On Wed, Sep 18, 2019 at 10:38 AM Jerry Vinokurov <grapesmo...@gmail.com>
wrote:

> Hi Vadim,
>
> Thanks for your suggestion. We do preregister the classes, like so:
>
> object KryoRegistrar {
>>
>>   val classesToRegister: Array[Class[_]] = Array(
>>     classOf[MyModel],
>>    [etc]
>> ) }
>>
>
> And then we do:
>
> val sparkConf = new SparkConf()
>>       .registerKryoClasses(KryoRegistrar.classesToRegister)
>>
>
>  I notice that this is a bit different from your code and I'm wondering
> whether there's any functional difference or if these are two ways to get
> to the same end. Our code is directly adapted from the Spark documentation
> on how to use the Kryo serializer but maybe there's some subtlety here that
> I'm missing.
>
> With regard to the settings, it looks like we currently have the default
> settings, which is to say that referenceTracking is true,
> registrationRequired is false, unsafe is false, and buffer.max is 64m (none
> of our objects are anywhere near that size but... who knows). I will try it
> with your suggestions and see if it solves the problem.
>
> thanks,
> Jerry
>
> On Tue, Sep 17, 2019 at 4:34 PM Vadim Semenov <va...@datadoghq.com> wrote:
>
>> Pre-register your classes:
>>
>> ```
>> import com.esotericsoftware.kryo.Kryo
>> import org.apache.spark.serializer.KryoRegistrator
>>
>> class MyKryoRegistrator extends KryoRegistrator {
>>   override def registerClasses(kryo: Kryo): Unit = {
>>     kryo.register(Class.forName("[[B")) // byte[][]
>>     kryo.register(classOf[java.lang.Class[_]])
>>   }
>> }
>> ```
>>
>> then run with
>>
>> 'spark.kryo.referenceTracking': 'false',
>> 'spark.kryo.registrationRequired': 'false',
>> 'spark.kryo.registrator': 'com.datadog.spark.MyKryoRegistrator',
>> 'spark.kryo.unsafe': 'false',
>> 'spark.kryoserializer.buffer.max': '256m',
>>
>> On Tue, Sep 17, 2019 at 10:38 AM Jerry Vinokurov <grapesmo...@gmail.com>
>> wrote:
>>
>>> Hi folks,
>>>
>>> Posted this some time ago but the problem continues to bedevil us.
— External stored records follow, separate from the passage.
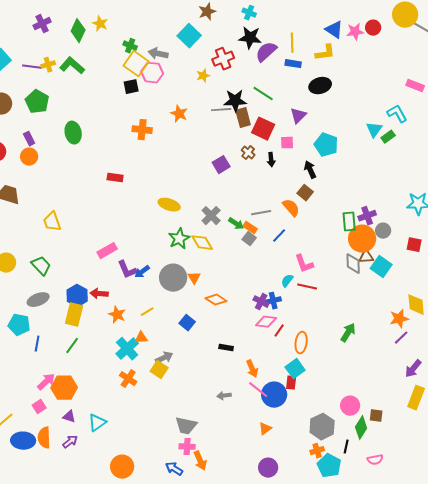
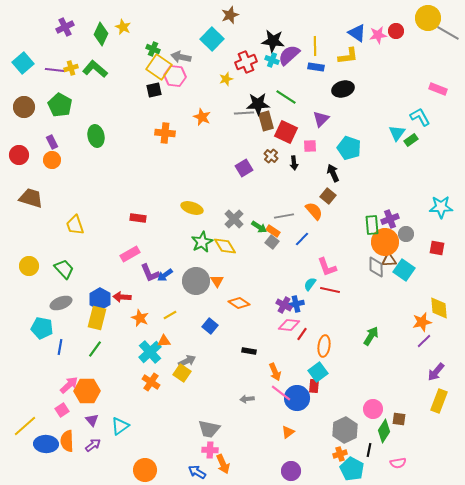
cyan cross: (249, 13) -> (272, 60), moved
red rectangle: (115, 178) -> (138, 218), moved
purple triangle: (69, 417) -> (92, 420), turned 32

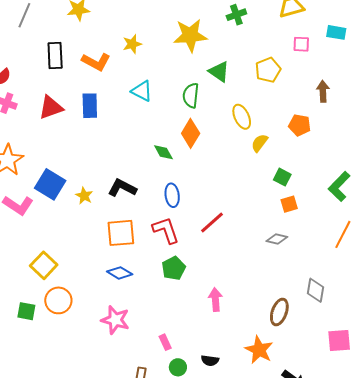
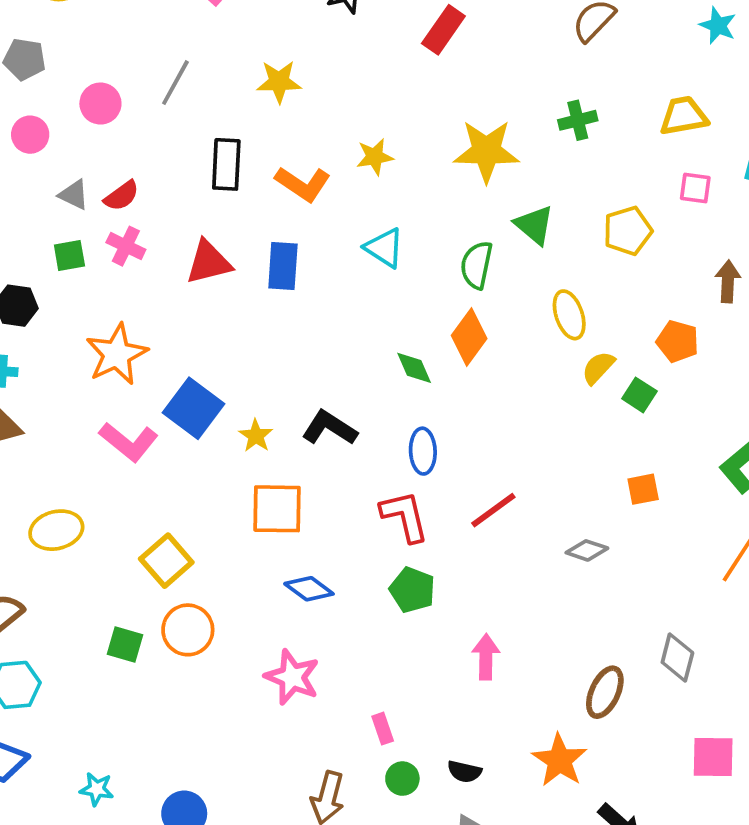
green square: (282, 177) -> (639, 395), moved
orange square: (121, 233) -> (277, 509), moved
gray diamond: (277, 239) -> (587, 550), moved
green pentagon: (174, 268) -> (412, 590), turned -30

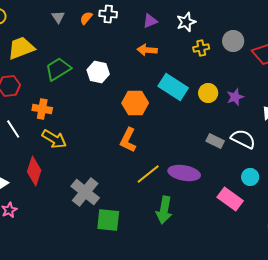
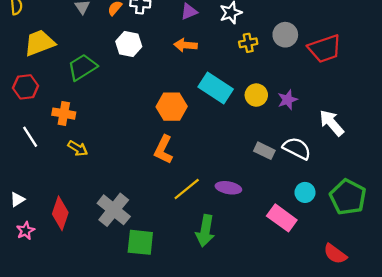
white hexagon: (98, 72) -> (129, 44), moved
yellow arrow: (54, 139) -> (78, 148), size x0.7
red diamond: (34, 171) -> (60, 213), moved
purple ellipse: (184, 173) -> (228, 188), size x0.7

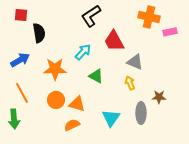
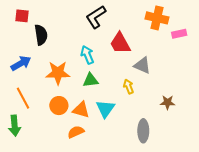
cyan arrow: (83, 52) -> (87, 55), turned -66
green triangle: (96, 76) -> (91, 80), moved, turned -35
yellow arrow: (130, 83) -> (129, 87), moved
gray ellipse: (141, 113) -> (143, 131), moved
cyan triangle: (111, 118) -> (105, 109), moved

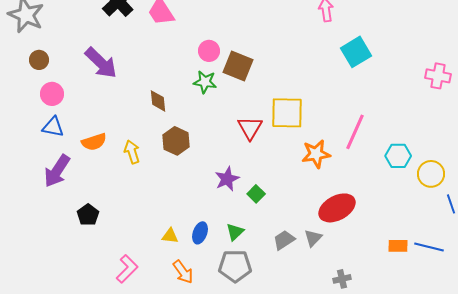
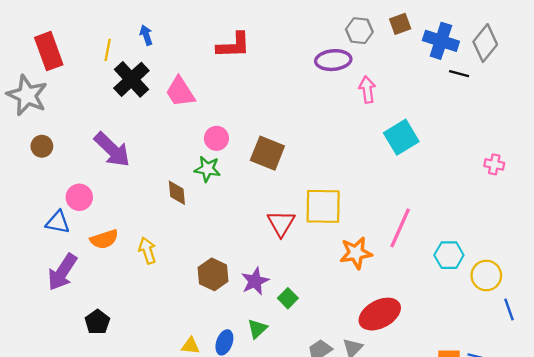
pink circle: (209, 51) -> (216, 138), moved
pink cross: (438, 76) -> (494, 164), size x0.7
green star: (205, 82) -> (207, 169), moved
pink circle: (52, 94) -> (79, 197), moved
brown hexagon: (176, 141) -> (213, 274), moved
green triangle: (235, 232) -> (257, 329), moved

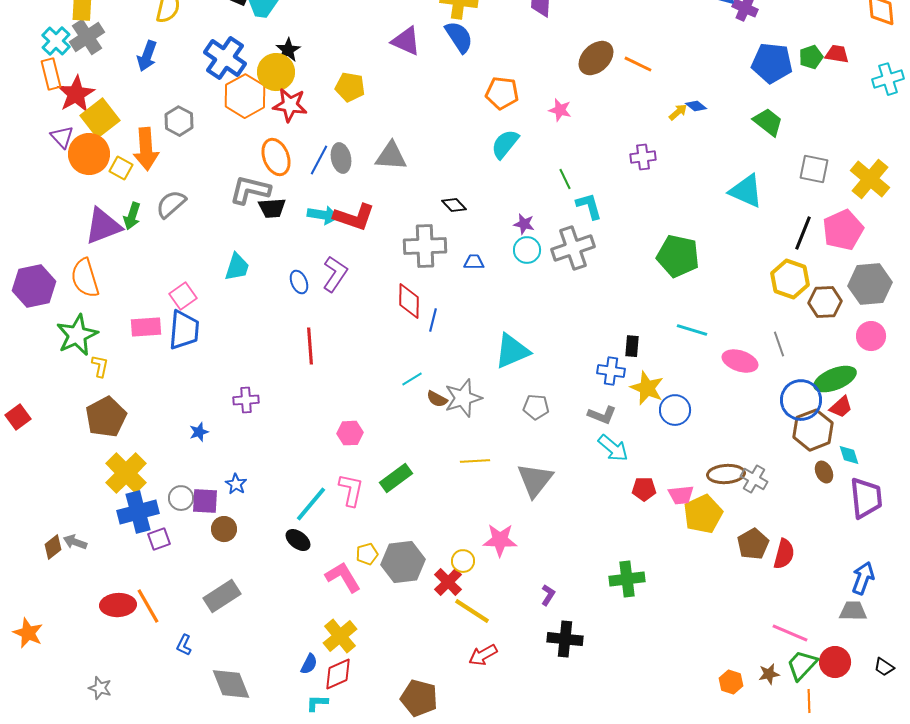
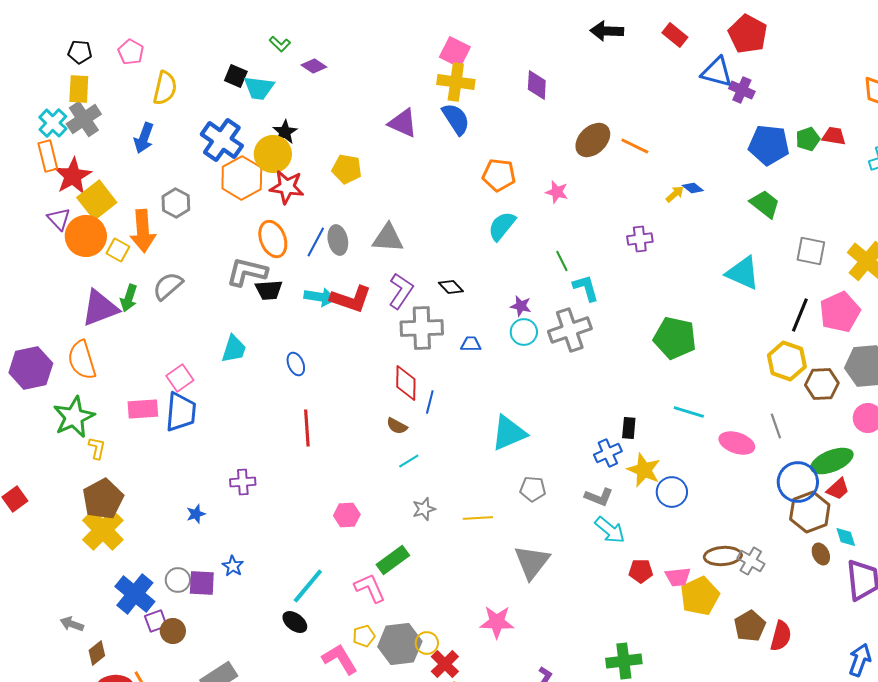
purple L-shape: (335, 274) -> (401, 291), moved
blue cross: (611, 371) -> (608, 453), turned -32
gray star: (463, 398) -> (424, 509), moved, size x0.6
brown semicircle: (437, 399) -> (397, 426), moved
yellow line: (475, 461) -> (478, 518), moved
yellow cross: (126, 473) -> (103, 530), moved
pink L-shape: (351, 490) -> (370, 588), moved, turned -36
blue cross: (138, 512) -> (135, 594), turned -36
brown circle: (224, 529) -> (173, 631), moved
brown diamond: (53, 547) -> (97, 653), moved
yellow circle: (463, 561) -> (427, 643), moved

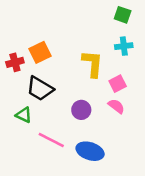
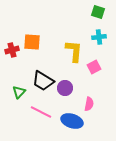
orange square: (40, 52) -> (32, 42), turned 30
black trapezoid: (40, 89) -> (43, 81), moved
pink semicircle: (116, 106) -> (89, 104), moved, turned 64
green triangle: (24, 115) -> (19, 92), turned 48

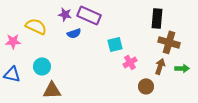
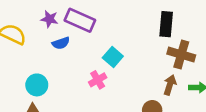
cyan square: (115, 44) -> (113, 57), turned -35
pink cross: (130, 62) -> (98, 80), moved
cyan circle: (42, 66) -> (37, 85), moved

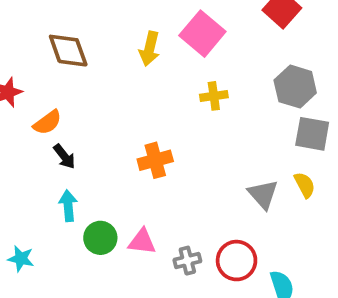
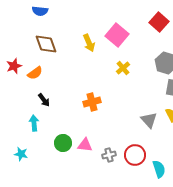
yellow arrow: (150, 49) -> (89, 43), turned -36
yellow cross: (214, 96) -> (123, 68), turned -32
orange semicircle: (47, 122) -> (35, 73), moved
cyan arrow: (68, 206) -> (34, 123), moved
I'm
>>> including a (slightly edited) stack trace that results from this error. If
>>> anyone can shed any light on what exactly is happening here and what we can
>>> do to avoid it, that would be much appreciated.
>>>
>>> org.apache.spark.SparkException: Failed to register classes with Kryo
>>>>    at 
>>>> org.apache.spark.serializer.KryoSerializer.newKryo(KryoSerializer.scala:140)
>>>>    at 
>>>> org.apache.spark.serializer.KryoSerializerInstance.borrowKryo(KryoSerializer.scala:324)
>>>>    at 
>>>> org.apache.spark.serializer.KryoSerializerInstance.<init>(KryoSerializer.scala:309)
>>>>    at 
>>>> org.apache.spark.serializer.KryoSerializer.newInstance(KryoSerializer.scala:218)
>>>>    at 
>>>> org.apache.spark.broadcast.TorrentBroadcast$.blockifyObject(TorrentBroadcast.scala:288)
>>>>    at 
>>>> org.apache.spark.broadcast.TorrentBroadcast.writeBlocks(TorrentBroadcast.scala:127)
>>>>    at 
>>>> org.apache.spark.broadcast.TorrentBroadcast.<init>(TorrentBroadcast.scala:88)
>>>>    at 
>>>> org.apache.spark.broadcast.TorrentBroadcastFactory.newBroadcast(TorrentBroadcastFactory.scala:34)
>>>>    at 
>>>> org.apache.spark.broadcast.BroadcastManager.newBroadcast(BroadcastManager.scala:62)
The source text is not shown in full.